Saved data entries:
::::::
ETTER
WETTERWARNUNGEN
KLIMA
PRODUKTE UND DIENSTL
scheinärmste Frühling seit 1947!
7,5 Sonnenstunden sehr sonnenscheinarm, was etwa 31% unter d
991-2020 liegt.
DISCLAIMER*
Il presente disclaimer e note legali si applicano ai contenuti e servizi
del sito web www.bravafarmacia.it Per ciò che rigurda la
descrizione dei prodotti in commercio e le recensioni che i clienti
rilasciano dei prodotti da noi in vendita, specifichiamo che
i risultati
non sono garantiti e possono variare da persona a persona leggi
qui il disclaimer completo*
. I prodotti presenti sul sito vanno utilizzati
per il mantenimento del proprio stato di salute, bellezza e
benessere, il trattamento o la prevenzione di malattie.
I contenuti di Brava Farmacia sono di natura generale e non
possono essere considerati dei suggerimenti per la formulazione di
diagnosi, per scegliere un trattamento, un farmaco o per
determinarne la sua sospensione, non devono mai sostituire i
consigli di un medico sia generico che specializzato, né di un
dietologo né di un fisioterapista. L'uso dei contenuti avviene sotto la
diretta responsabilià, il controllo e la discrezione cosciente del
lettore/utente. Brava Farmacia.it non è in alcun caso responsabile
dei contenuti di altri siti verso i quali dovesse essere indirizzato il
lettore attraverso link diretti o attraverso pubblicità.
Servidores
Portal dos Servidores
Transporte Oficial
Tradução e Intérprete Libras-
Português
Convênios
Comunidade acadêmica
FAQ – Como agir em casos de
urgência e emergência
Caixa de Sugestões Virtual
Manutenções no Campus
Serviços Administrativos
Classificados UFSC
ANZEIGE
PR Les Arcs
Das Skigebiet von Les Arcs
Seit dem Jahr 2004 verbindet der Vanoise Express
::::::
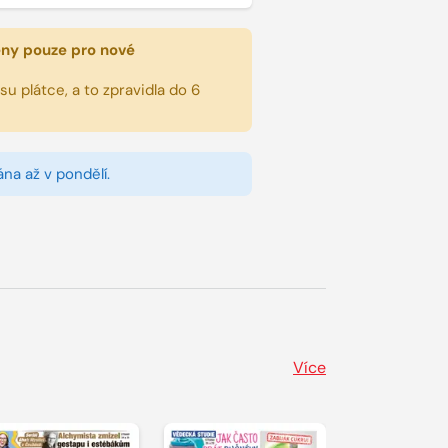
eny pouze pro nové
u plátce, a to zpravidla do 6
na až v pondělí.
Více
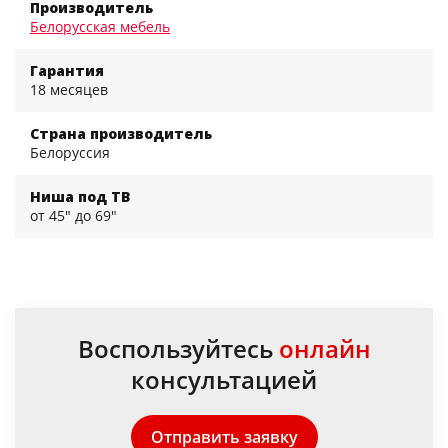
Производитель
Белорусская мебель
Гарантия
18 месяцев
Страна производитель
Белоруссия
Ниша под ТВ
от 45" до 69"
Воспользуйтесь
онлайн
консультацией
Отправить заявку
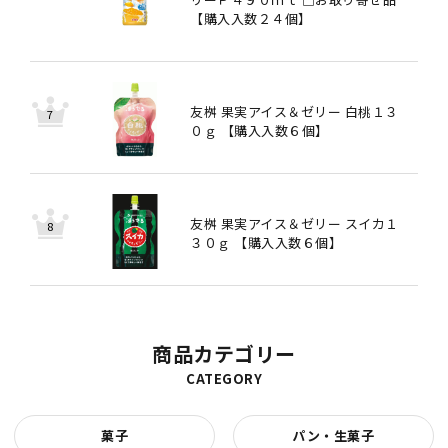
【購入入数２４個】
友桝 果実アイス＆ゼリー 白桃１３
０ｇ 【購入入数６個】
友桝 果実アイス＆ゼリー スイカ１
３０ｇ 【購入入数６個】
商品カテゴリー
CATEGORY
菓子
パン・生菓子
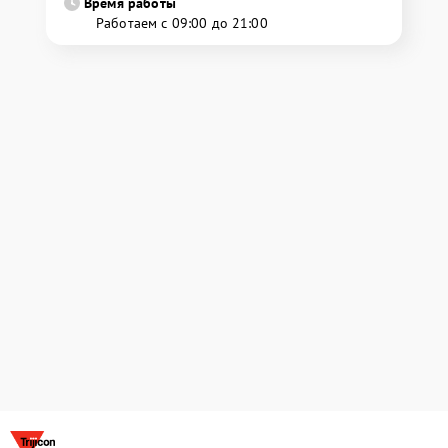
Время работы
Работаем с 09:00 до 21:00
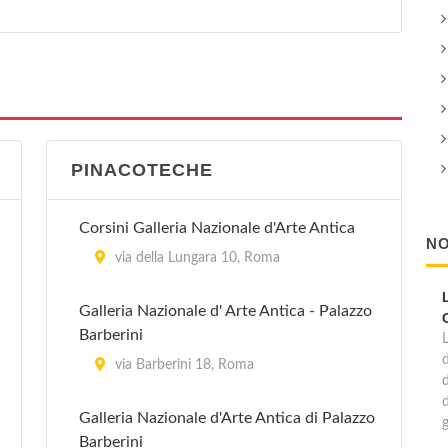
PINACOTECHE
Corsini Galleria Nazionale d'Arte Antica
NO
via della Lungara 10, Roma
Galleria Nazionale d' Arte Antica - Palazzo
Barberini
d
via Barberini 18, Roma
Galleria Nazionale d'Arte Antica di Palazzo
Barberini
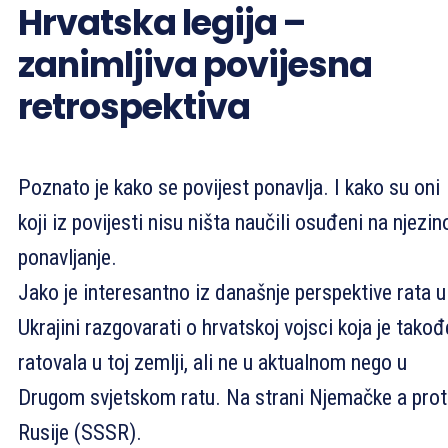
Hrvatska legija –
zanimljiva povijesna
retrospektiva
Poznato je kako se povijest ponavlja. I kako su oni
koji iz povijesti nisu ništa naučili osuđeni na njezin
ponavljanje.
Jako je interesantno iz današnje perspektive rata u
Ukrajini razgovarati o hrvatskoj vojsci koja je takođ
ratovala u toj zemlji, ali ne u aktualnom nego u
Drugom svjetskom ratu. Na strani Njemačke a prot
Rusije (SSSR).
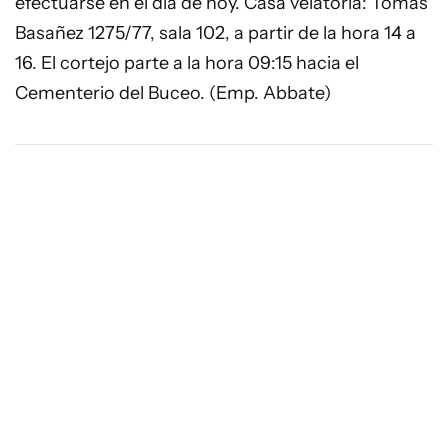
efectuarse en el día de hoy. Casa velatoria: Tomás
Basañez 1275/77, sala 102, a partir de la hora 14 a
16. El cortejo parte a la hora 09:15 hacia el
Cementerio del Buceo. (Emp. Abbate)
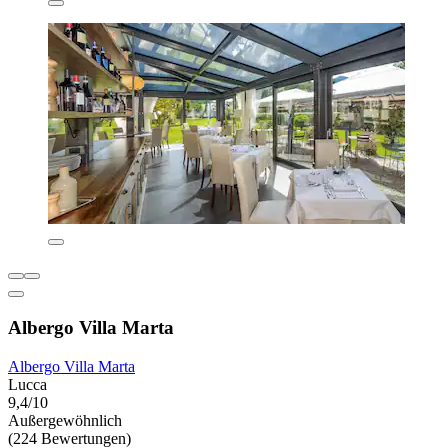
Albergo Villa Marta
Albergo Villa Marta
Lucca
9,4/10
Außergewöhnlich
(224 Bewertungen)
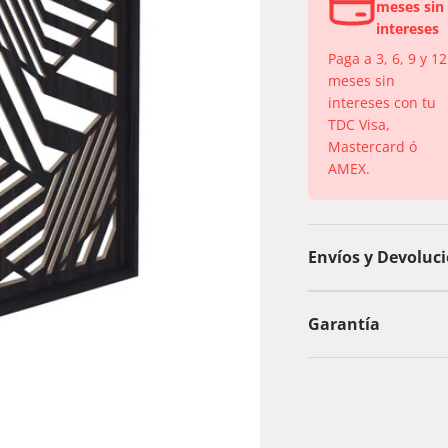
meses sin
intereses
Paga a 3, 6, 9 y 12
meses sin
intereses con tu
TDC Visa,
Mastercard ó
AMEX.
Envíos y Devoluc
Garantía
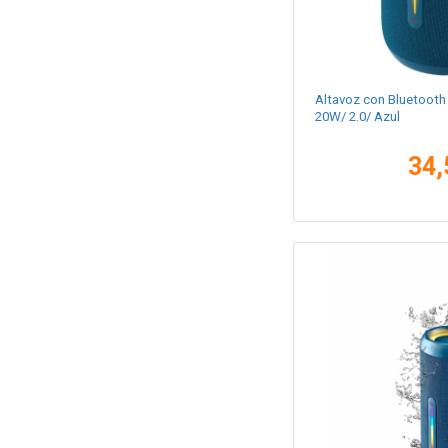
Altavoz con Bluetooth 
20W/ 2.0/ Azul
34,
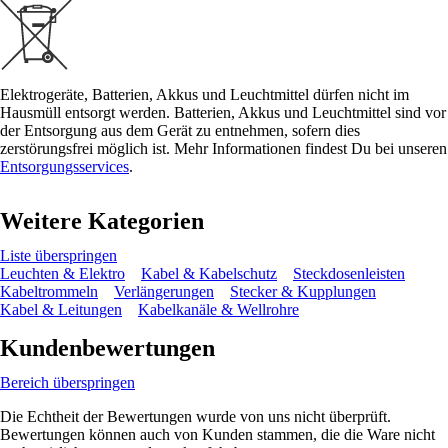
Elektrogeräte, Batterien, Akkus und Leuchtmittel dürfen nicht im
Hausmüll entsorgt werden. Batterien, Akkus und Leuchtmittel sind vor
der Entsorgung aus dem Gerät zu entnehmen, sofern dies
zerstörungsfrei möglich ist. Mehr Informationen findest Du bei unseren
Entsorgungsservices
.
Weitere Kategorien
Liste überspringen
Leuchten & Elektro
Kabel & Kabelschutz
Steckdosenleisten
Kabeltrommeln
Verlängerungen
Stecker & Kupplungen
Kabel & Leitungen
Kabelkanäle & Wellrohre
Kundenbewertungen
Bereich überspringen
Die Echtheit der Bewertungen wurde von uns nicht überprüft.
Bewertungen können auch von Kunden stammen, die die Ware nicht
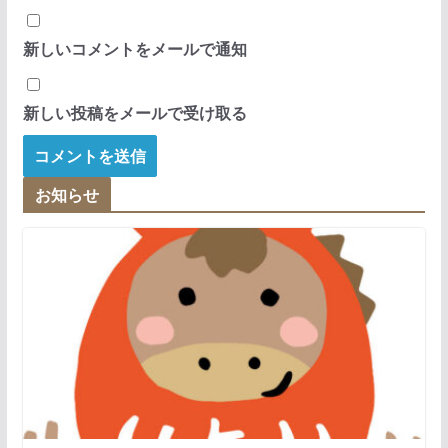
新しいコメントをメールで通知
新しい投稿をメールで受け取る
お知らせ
::::::
Assigned task: Would you copy, unchanged, the stretch of the records above that begins at the line containing "dei contenuti di" and ends at the line containing "Seit dem Jahr", and only that?

Answer space:
dei contenuti di altri siti verso i quali dovesse essere indirizzato il
lettore attraverso link diretti o attraverso pubblicità.
Servidores
Portal dos Servidores
Transporte Oficial
Tradução e Intérprete Libras-
Português
Convênios
Comunidade acadêmica
FAQ – Como agir em casos de
urgência e emergência
Caixa de Sugestões Virtual
Manutenções no Campus
Serviços Administrativos
Classificados UFSC
ANZEIGE
PR Les Arcs
Das Skigebiet von Les Arcs
Seit dem Jahr 2004 verbindet der Vanoise Express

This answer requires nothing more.